Segment Start: Records for the task
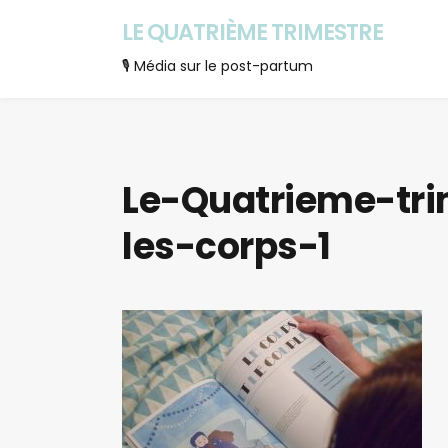
LE QUATRIÈME TRIMESTRE
🎙 Média sur le post-partum
Le-Quatrieme-tr
les-corps-1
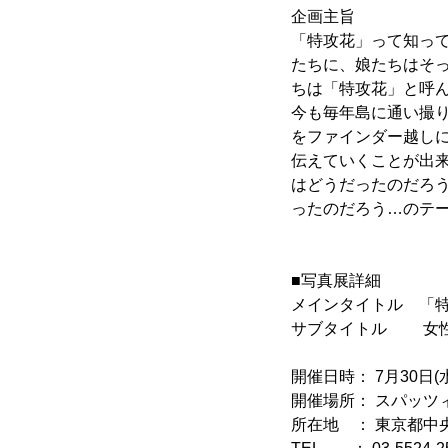
企画主旨
「特攻花」って知って
たちに、娘たちはそ
ちは「特攻花」と呼ん
今も毎年島に通い撮
をファインダー越し
伝えていくことが出来
はどうだったのだろ
ったのだろう…のテ
■写真展詳細
メインタイトル 「
サブタイトル 女性
開催日時： 7月30日(水
開催場所： スパッツィ
所在地 ： 東京都中央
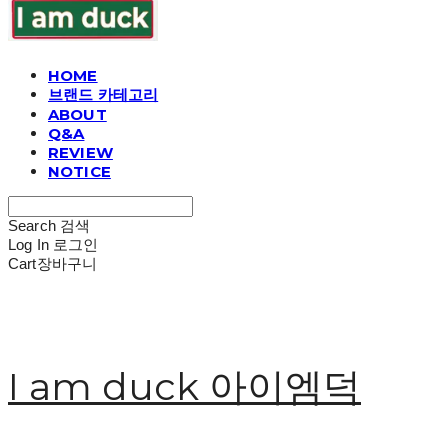
HOME
브랜드 카테고리
ABOUT
Q&A
REVIEW
NOTICE
Search
검색
Log In
로그인
Cart
장바구니
I am duck 아이엠덕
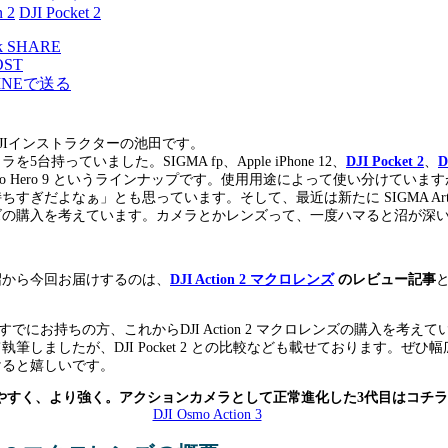
n 2
DJI Pocket 2
SHARE
OST
INEで送る
JIインストラクターの池田です。
5台持っていました。SIGMA fp、Apple iPhone 12、
DJI Pocket 2
、
D
Pro Hero 9 というラインナップです。使用用途によって使い分けていま
ちすぎだよなぁ」とも思っています。そして、最近は新たに SIGMA Ar
ズの購入を考えています。カメラとかレンズって、一度ハマると沼が深
沼から今回お届けするのは、
DJI Action 2 マクロレンズ
のレビュー記事
すでにお持ちの方、これからDJI Action 2 マクロレンズの購入を考えて
筆しましたが、DJI Pocket 2 との比較なども載せております。ぜひ
けると嬉しいです。
やすく、より強く。アクションカメラとして正常進化した3代目はコチラ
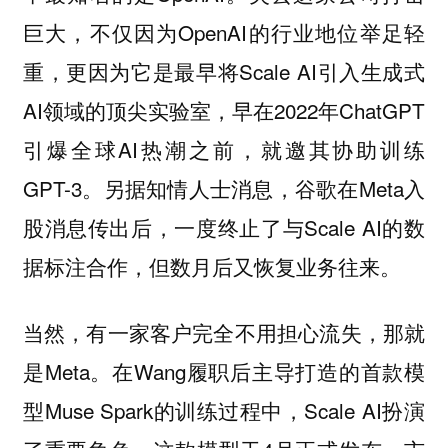
巨大，不仅因为OpenAI的行业地位举足轻
重，更因为它是最早将Scale AI引入生成式
AI领域的顶尖实验室，早在2022年ChatGPT
引爆全球AI热潮之前，就邀其协助训练
GPT-3。另据知情人士消息，谷歌在Meta入
股消息传出后，一度终止了与Scale AI的数
据标注合作，但数月后又恢复业务往来。
当然，有一家客户完全不用担心流失，那就
是Meta。在Wang履职后主导打造的首款模
型Muse Spark的训练过程中，Scale AI扮演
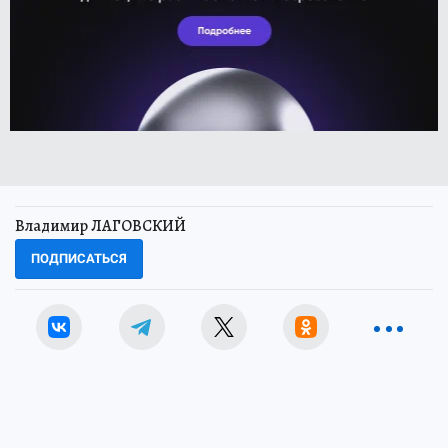
Владимир ЛАГОВСКИЙ
ПОДПИСАТЬСЯ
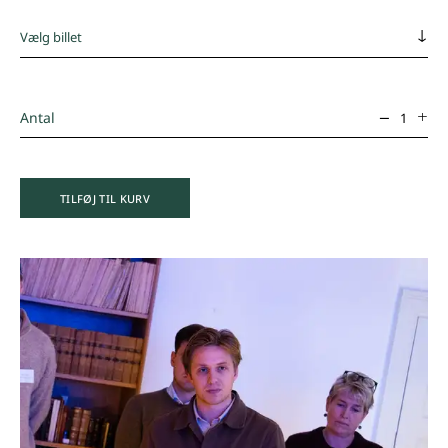
Antal
–
+
TILFØJ TIL KURV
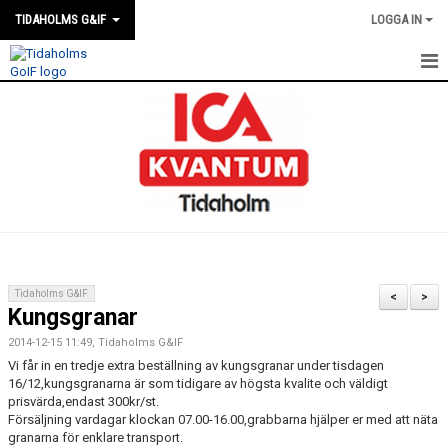
TIDAHOLMS G&IF
LOGGA IN
HEM
FÖRENINGSKALENDERN
NYHETER
KLUBBSTUGAN
KONTAKT
Tidaholms G&IF
<
>
Kungsgranar
FÖRENINGEN
2014-12-15 11:49, Tidaholms G&IF
SOUVENIRER
Vi får in en tredje extra beställning av kungsgranar under tisdagen
16/12,kungsgranarna är som tidigare av högsta kvalite och väldigt
prisvärda,endast 300kr/st.
GAMLA GIFFS TORSDAGSTRÄFFAR
Försäljning vardagar klockan 07.00-16.00,grabbarna hjälper er med att näta
granarna för enklare transport.
MATCHER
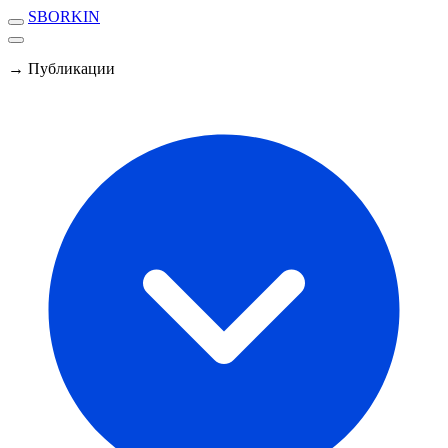
SBORKIN
→ Публикации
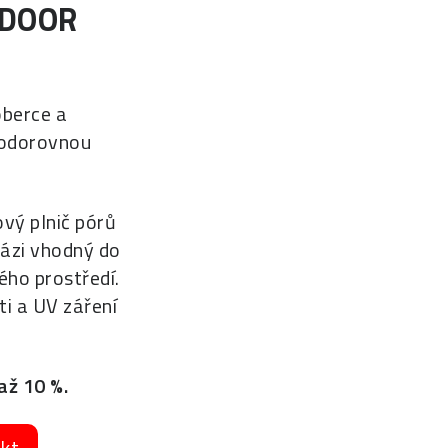
TDOOR
berce a
vodorovnou
ový plnič pórů
bázi vhodný do
ého prostředí.
ti a UV záření
až 10 %.
ukt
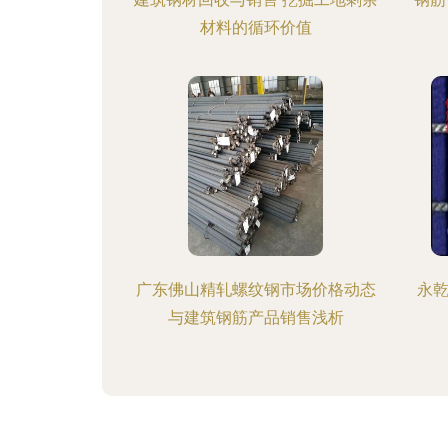
材料的循环价值
广东佛山精轧螺纹钢市场价格动态
永乾
与建筑钢筋产品销售浅析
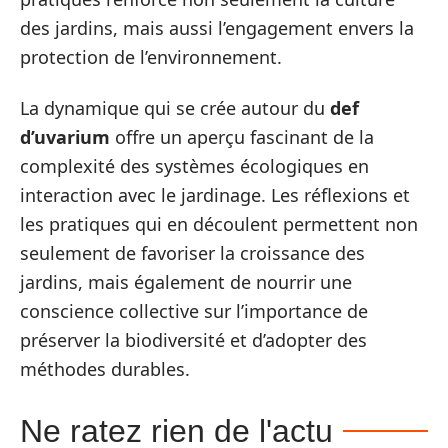
des jardins, mais aussi l’engagement envers la
protection de l’environnement.
La dynamique qui se crée autour du
def
d’uvarium
offre un aperçu fascinant de la
complexité des systèmes écologiques en
interaction avec le jardinage. Les réflexions et
les pratiques qui en découlent permettent non
seulement de favoriser la croissance des
jardins, mais également de nourrir une
conscience collective sur l’importance de
préserver la biodiversité et d’adopter des
méthodes durables.
Ne ratez rien de l'actu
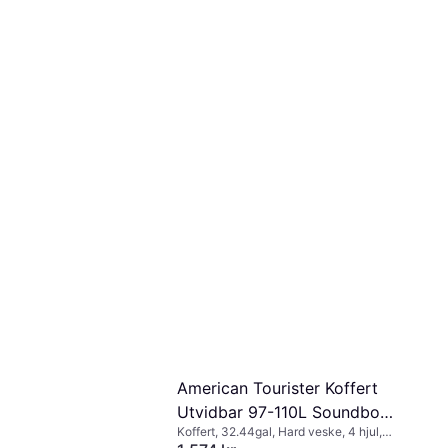
American Tourister Koffert
Utvidbar 97-110L Soundbox
Koffert, 32.44gal, Hard veske, 4 hjul,
Spinner
TSA-lås, Kan utvides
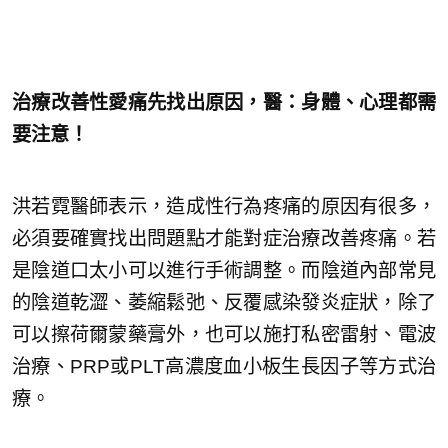
治療改善性愛痛先找出原因，
醫：身體、心理都需
要注意！
洪若霓醫師表示，造成性行為疼痛的原因有很多，
必須要確實找出問題點才能對症治療改善疼痛。若
是陰道口太小可以進行手術調整。而陰道內部常見
的陰道乾澀、萎縮鬆弛、反覆感染發炎症狀，除了
可以擦荷爾蒙藥膏外，也可以施打私密雷射、電波
治療、PRP或PLT高濃度血小板生長因子等方式治
療。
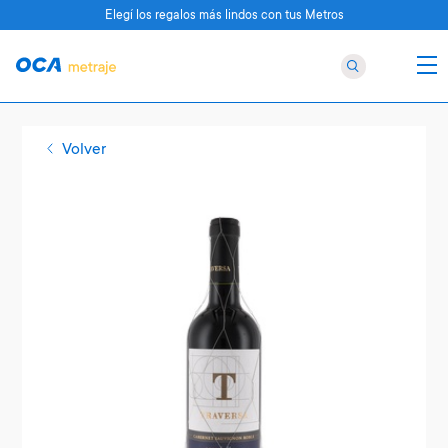
Elegí los regalos más lindos con tus Metros
Volver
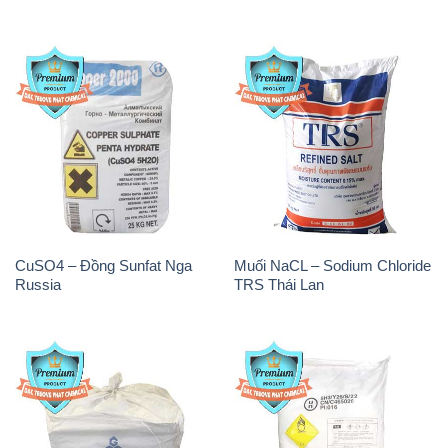
CuSO4 – Đồng Sunfat Nga
Muối NaCL – Sodium Chloride
Russia
TRS Thái Lan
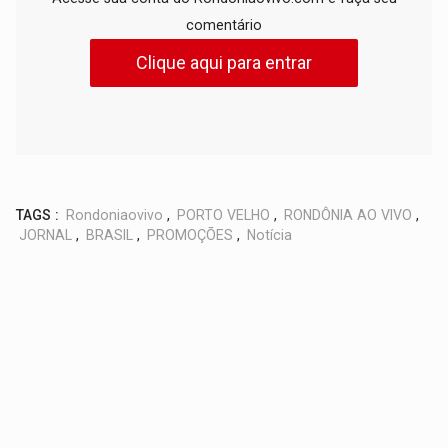
comentário
Clique aqui para entrar
TAGS :
Rondoniaovivo
,
PORTO VELHO
,
RONDÔNIA AO VIVO
,
JORNAL
,
BRASIL
,
PROMOÇÕES
,
Notícia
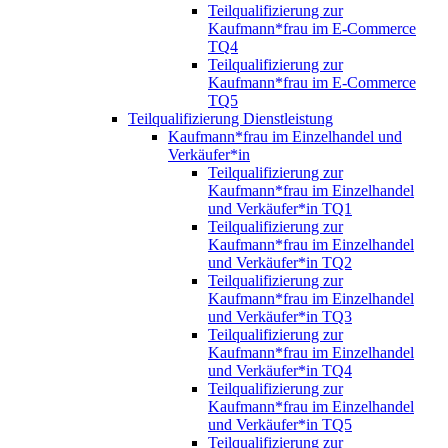
Teilqualifizierung zur
Kaufmann*frau im E-Commerce
TQ4
Teilqualifizierung zur
Kaufmann*frau im E-Commerce
TQ5
Teilqualifizierung Dienstleistung
Kaufmann*frau im Einzelhandel und
Verkäufer*in
Teilqualifizierung zur
Kaufmann*frau im Einzelhandel
und Verkäufer*in TQ1
Teilqualifizierung zur
Kaufmann*frau im Einzelhandel
und Verkäufer*in TQ2
Teilqualifizierung zur
Kaufmann*frau im Einzelhandel
und Verkäufer*in TQ3
Teilqualifizierung zur
Kaufmann*frau im Einzelhandel
und Verkäufer*in TQ4
Teilqualifizierung zur
Kaufmann*frau im Einzelhandel
und Verkäufer*in TQ5
Teilqualifizierung zur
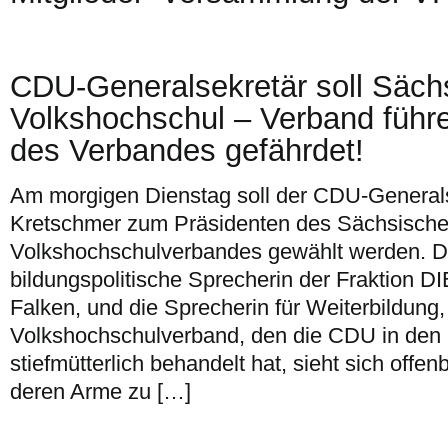
CDU-Generalsekretär soll Säch
Volkshochschul – Verband führ
des Verbandes gefährdet!
Am morgigen Dienstag soll der CDU-Generals
Kretschmer zum Präsidenten des Sächsisch
Volkshochschulverbandes gewählt werden. Da
bildungspolitische Sprecherin der Fraktion D
Falken, und die Sprecherin für Weiterbildung
Volkshochschulverband, den die CDU in den le
stiefmütterlich behandelt hat, sieht sich offe
deren Arme zu […]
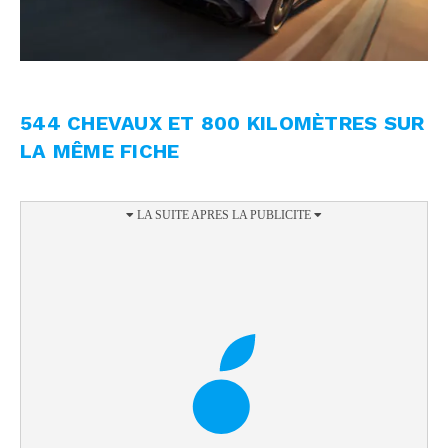
544 CHEVAUX ET 800 KILOMÈTRES SUR
LA MÊME FICHE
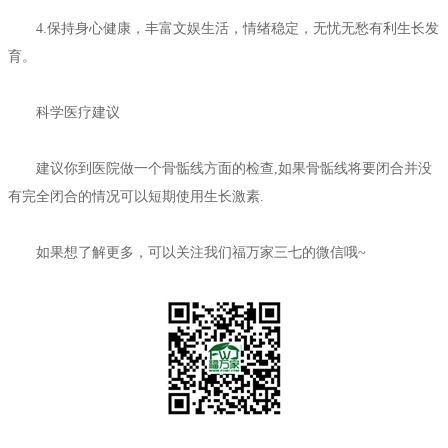
4.保持身心健康，丰富文娱生活，情绪稳定，无忧无愁有利生长发
育。
科学医疗建议
建议你到医院做一个骨骺线方面的检查,如果骨骺线将要闭合并没
有完全闭合的情况可以短期使用生长激素.
如果想了解更多，可以关注我们福万家三七的微信哦~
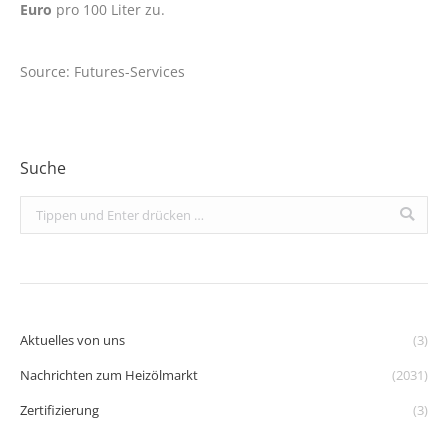
Euro
pro 100 Liter zu.
Source: Futures-Services
Suche
Search:
Aktuelles von uns
(3)
Nachrichten zum Heizölmarkt
(2031)
Zertifizierung
(3)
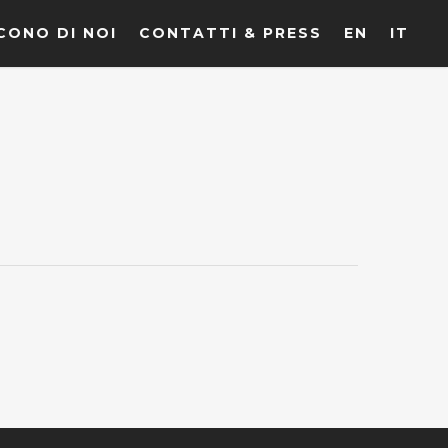
CONO DI NOI
CONTATTI & PRESS
EN
IT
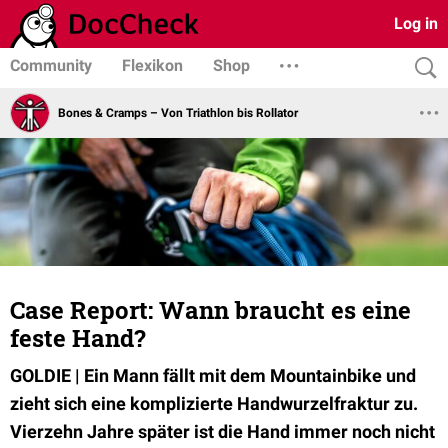
Log in
Community
Flexikon
Shop
Bones & Cramps – Von Triathlon bis Rollator
Case Report: Wann braucht es eine
feste Hand?
GOLDIE | Ein Mann fällt mit dem Mountainbike und
zieht sich eine komplizierte Handwurzelfraktur zu.
Vierzehn Jahre später ist die Hand immer noch nicht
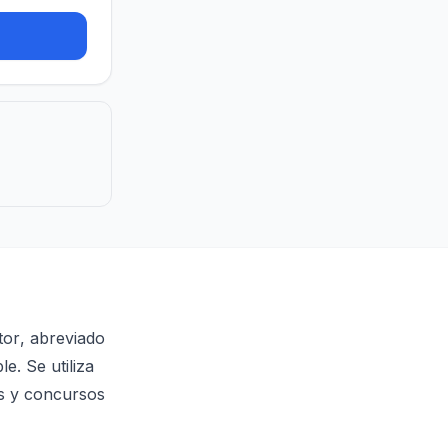
tor
, abreviado
. Se utiliza
os y concursos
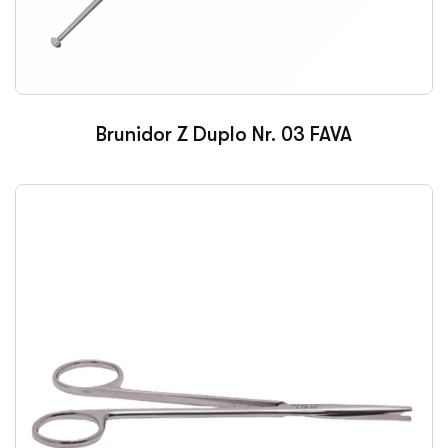
Brunidor Z Duplo Nr. 03 FAVA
Segment End: Records for the task
What the exercise asks:
For each line in the data that holds the word "eine", copy the line.

Solution to the problem:
Case Report: Wann braucht es eine
zieht sich eine komplizierte Handwurzelfraktur zu.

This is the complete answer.